Run the kysqlgen CLI to generate types.

The types are written to stdout by default. To write to the configured outFile, pass the --write flag:

npx kysqlgen --write

Advanced configuration

Custom types

When mapping your own types, you must return a Type object:

/**
 * A type definition for a Typescript type.
 */
export interface Type {
	type: string;
	imports?: TypeImport[];
}

The type property is the actual type definition string that will be used verbatim in the output file. The imports property can be used to specify any type imports necessary for the type.

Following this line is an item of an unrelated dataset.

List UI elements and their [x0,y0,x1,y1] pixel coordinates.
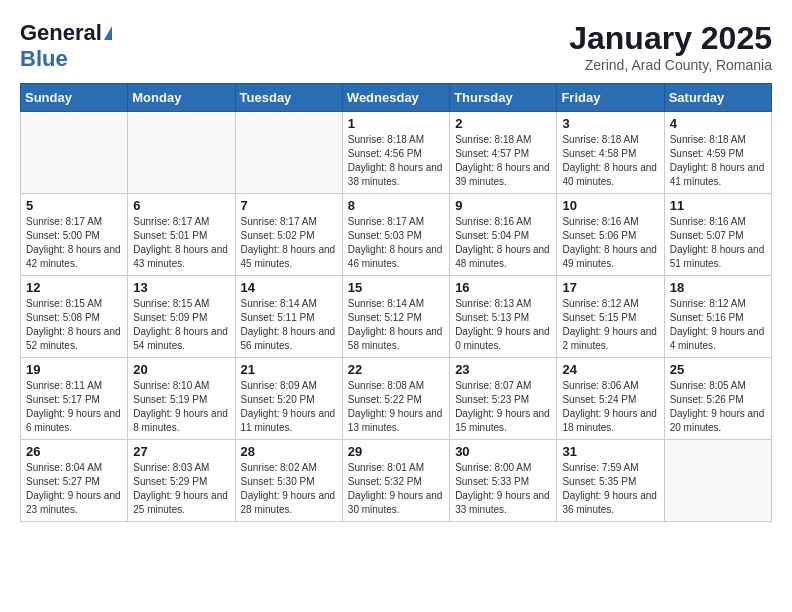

For common types there are utility functions on the the runtime Type object. For example:

const t = Type.jsonColumnType(
    Type.union(Type.stringLiteral("active"), Type.stringLiteral("inactive"))
); // JSONColumnType<"active" | "inactive">

Type.create function lets you create an arbitrary type when a utility is not available:

const communicationPreferencesType = Type.create(
    `RequireAtLeastOne<{email: boolean, text: boolean}>`,
    [{ moduleSpecifier: "type-fest", namedBindings: ["RequireAtLeastOne"]}],
);

Note that Type.create should not be used for ColumnType or a ColumnType alias. Nest the utilities instead:

// ✅ Wrapping with the dedicated utility
const communicationPreferencesType = Type.jsonColumnType(Type.create(
    // ...
));

Inflection rules

The inflected package is used to convert table names to type names. More specifically, we use the Inflector.classify function.

To customize the inflection rules, use the Inflector.inflections singleton from the inflected package. You can place the call at the top of your config file.